16
votes

Does standard C++11 guarantee that memory_order_seq_cst prevents StoreLoad reordering around an atomic operation for non-atomic memory accesses?

As known, there are 6 std::memory_orders in C++11, and its specifies how regular, non-atomic memory accesses are to be ordered around an atomic operation - Working Draft, Standard for Programming Language C++ 2016-07-12: http://www.open-std.org/jtc1/sc22/wg21/docs/papers/2016/n4606.pdf

§ 29.3 Order and consistency

§ 29.3 / 1

The enumeration memory_order specifies the detailed regular (non-atomic) memory synchronization order as defined in 1.10 and may provide for operation ordering. Its enumerated values and their meanings are as follows:

Also known, that these 6 memory_orders prevent some of these reordering:

enter image description here

But, does memory_order_seq_cst prevent StoreLoad reordering around an atomic operation for regular, non-atomic memory accesses or only for other atomic with the same memory_order_seq_cst?

I.e. to prevent this StoreLoad-reordering should we use std::memory_order_seq_cst for both STORE and LOAD, or only for one of it?

std::atomic<int> a, b;
b.store(1, std::memory_order_seq_cst); // Sequential Consistency
a.load(std::memory_order_seq_cst); // Sequential Consistency

About Acquire-Release semantic is all clear, it specifies exactly non-atomic memory-access reordering across atomic operations: http://en.cppreference.com/w/cpp/atomic/memory_order


To prevent StoreLoad-reordering we should use std::memory_order_seq_cst.

Two examples:

  1. std::memory_order_seq_cst for both STORE and LOAD: there is MFENCE

StoreLoad can't be reordered - GCC 6.1.0 x86_64: https://godbolt.org/g/mVZJs0

std::atomic<int> a, b;
b.store(1, std::memory_order_seq_cst); // can't be executed after LOAD
a.load(std::memory_order_seq_cst); // can't be executed before STORE
  1. std::memory_order_seq_cst for LOAD only: there isn't MFENCE

StoreLoad can be reordered - GCC 6.1.0 x86_64: https://godbolt.org/g/2NLy12

std::atomic<int> a, b;
b.store(1, std::memory_order_release); // can be executed after LOAD
a.load(std::memory_order_seq_cst); // can be executed before STORE

Also if C/C++-compiler used alternative mapping of C/C++11 to x86, which flushes the Store Buffer before the LOAD: MFENCE,MOV (from memory), so we must use std::memory_order_seq_cst for LOAD too: http://www.cl.cam.ac.uk/~pes20/cpp/cpp0xmappings.html As this example is discussed in another question as approach (3): Does it make any sense instruction LFENCE in processors x86/x86_64?

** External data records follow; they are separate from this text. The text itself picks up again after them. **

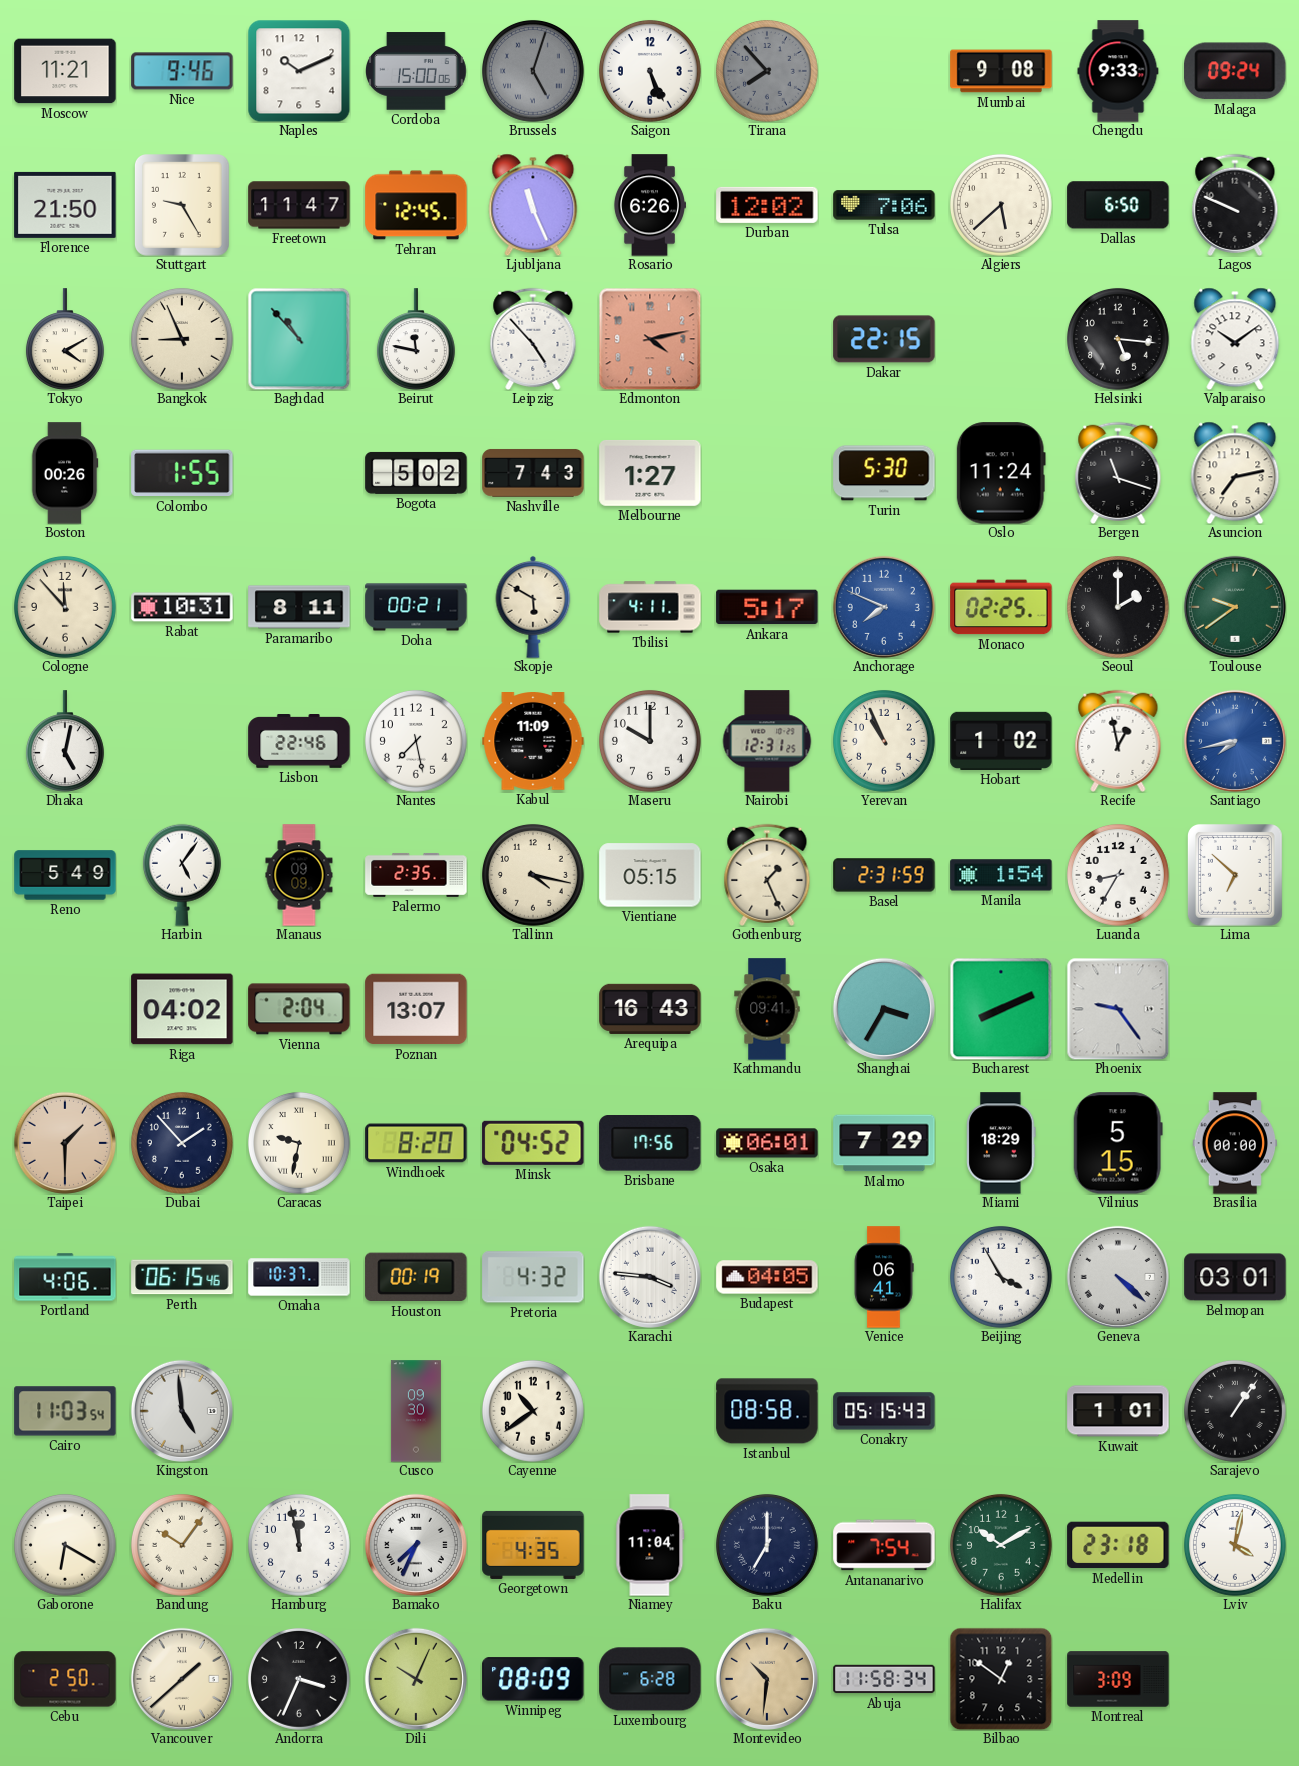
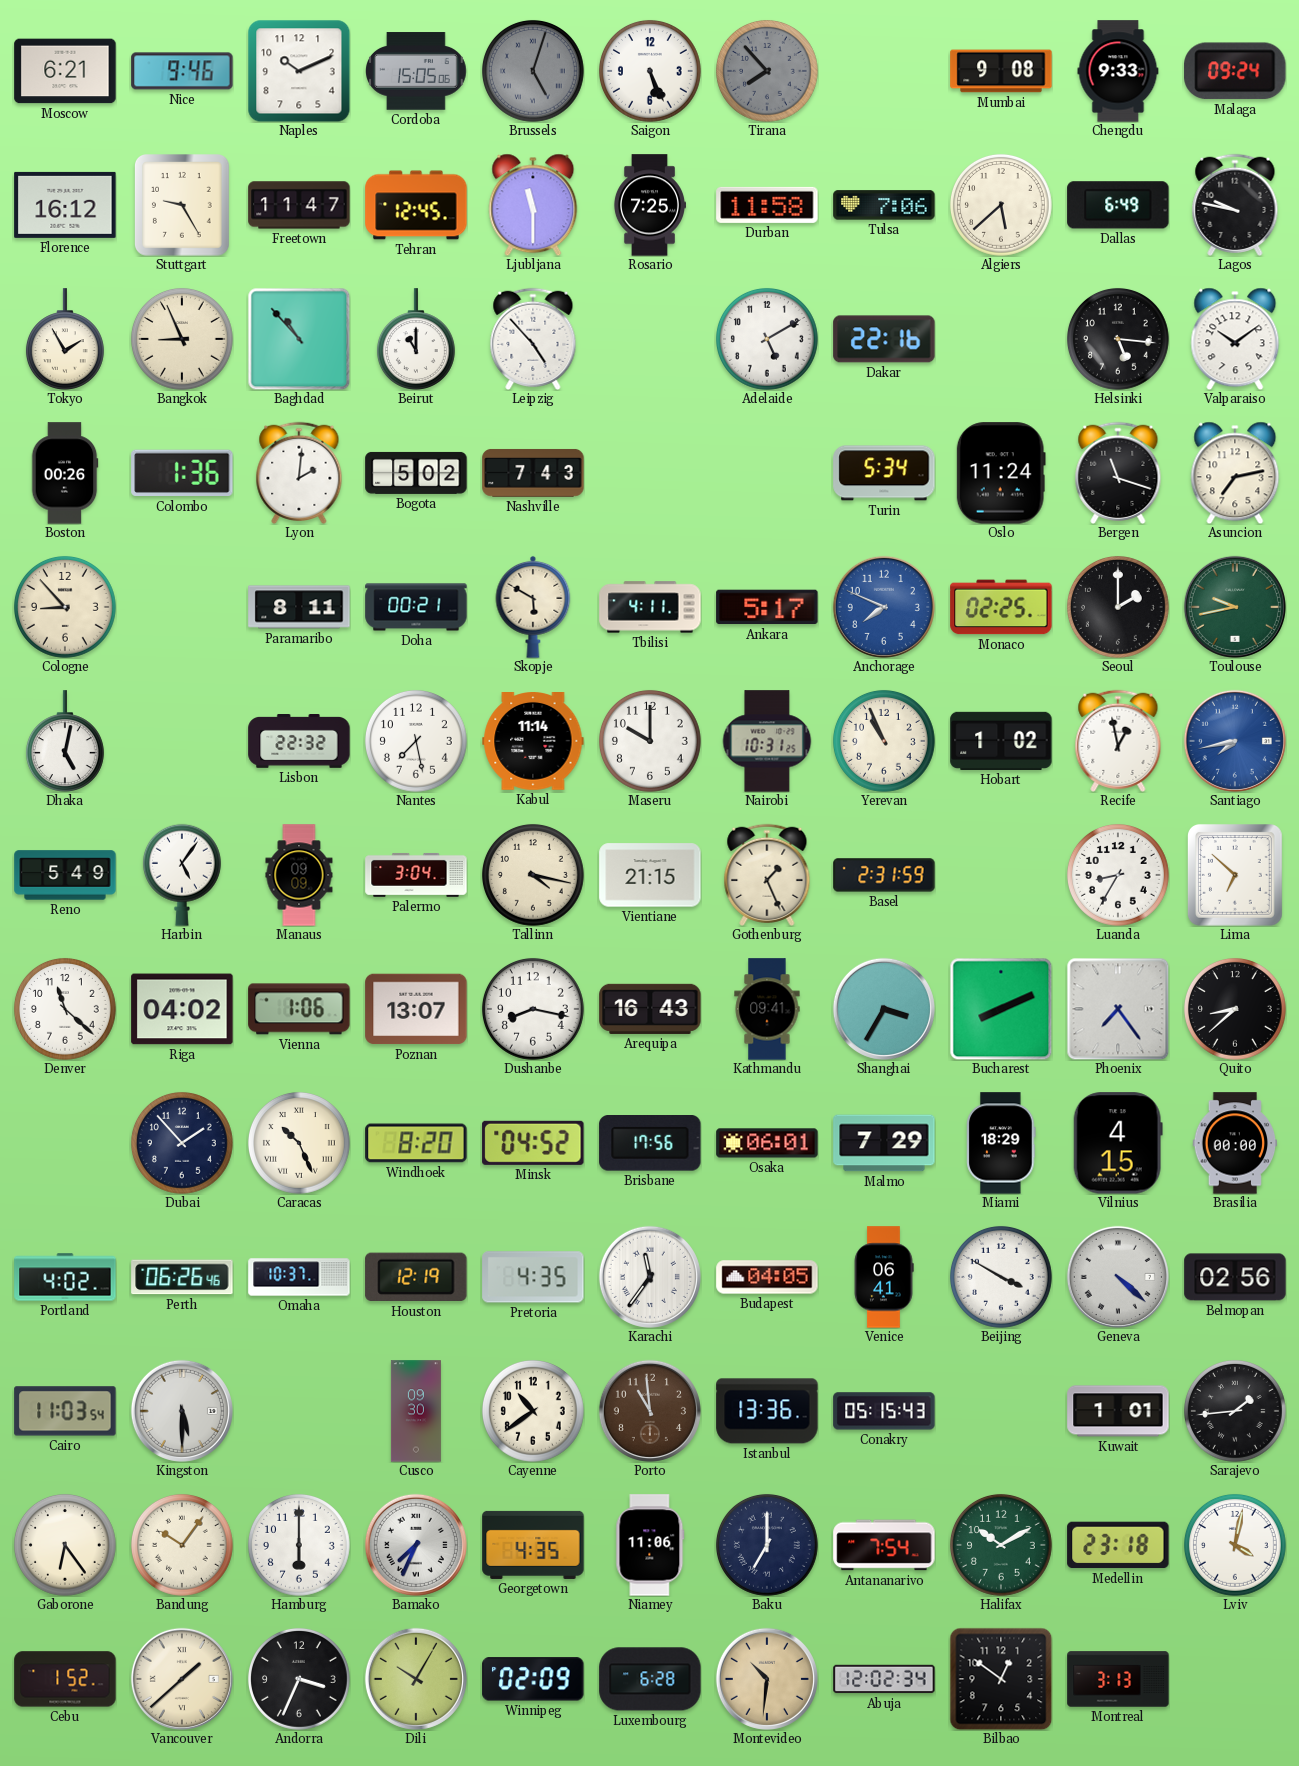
Moscow: 11:21 -> 6:21
Cordoba: 15:00 -> 15:05
Florence: 21:50 -> 16:12
Ljubljana: 11:26 -> 11:30
Rosario: 6:26 -> 7:25
Durban: 12:02 -> 11:58
Dallas: 6:50 -> 6:49
Lagos: 9:49 -> 9:47
Tokyo: 4:10 -> 1:55
Beirut: 11:47 -> 11:00
Edmonton: 4:13 -> none
Adelaide: none -> 5:10
Dakar: 22:15 -> 22:16
Colombo: 1:55 -> 1:36
Lyon: none -> 2:01
Melbourne: 1:27 -> none
Turin: 5:30 -> 5:34
Cologne: 11:53 -> 8:53
Rabat: 10:31 -> none
Toulouse: 9:39 -> 9:43
Lisbon: 22:46 -> 22:32
Kabul: 11:09 -> 11:14
Nairobi: 12:31 -> 10:31
Palermo: 2:35 -> 3:04
Vientiane: 05:15 -> 21:15
Manila: 1:54 -> none
Denver: none -> 11:22
Vienna: 2:04 -> 1:06
Dushanbe: none -> 8:17
Phoenix: 9:24 -> 7:24
Quito: none -> 8:38
Taipei: 1:30 -> none
Caracas: 9:32 -> 10:26
Vilnius: 5:15 -> 4:15
Portland: 4:06 -> 4:02
Perth: 06:15 -> 06:26
Houston: 00:19 -> 12:19
Pretoria: 4:32 -> 4:35
Karachi: 3:46 -> 11:36
Beijing: 3:55 -> 3:50
Belmopan: 03:01 -> 02:56
Kingston: 4:59 -> 5:30
Porto: none -> 10:59
Istanbul: 08:58 -> 13:36
Sarajevo: 1:06 -> 1:44
Gaborone: 6:20 -> 6:24
Hamburg: 11:58 -> 6:00
Niamey: 11:04 -> 11:06
Cebu: 2:50 -> 1:52
Dili: 10:04 -> 10:05
Winnipeg: 08:09 -> 02:09
Abuja: 11:58 -> 12:02
Montreal: 3:09 -> 3:13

I.e. we should use std::memory_order_seq_cst for both STORE and LOAD to generate MFENCE guaranteed, that prevents StoreLoad reordering.

Is it true, that memory_order_seq_cst for atomic Load or Store:

  • specifi Acquire-Release semantic - prevent: LoadLoad, LoadStore, StoreStore reordering around an atomic operation for regular, non-atomic memory accesses,

  • but prevent StoreLoad reordering around an atomic operation only for other atomic operations with the same memory_order_seq_cst?

2

2 Answers

8
votes

No, standard C++11 doesn't guarantee that memory_order_seq_cst prevents StoreLoad reordering of non-atomic around an atomic(seq_cst).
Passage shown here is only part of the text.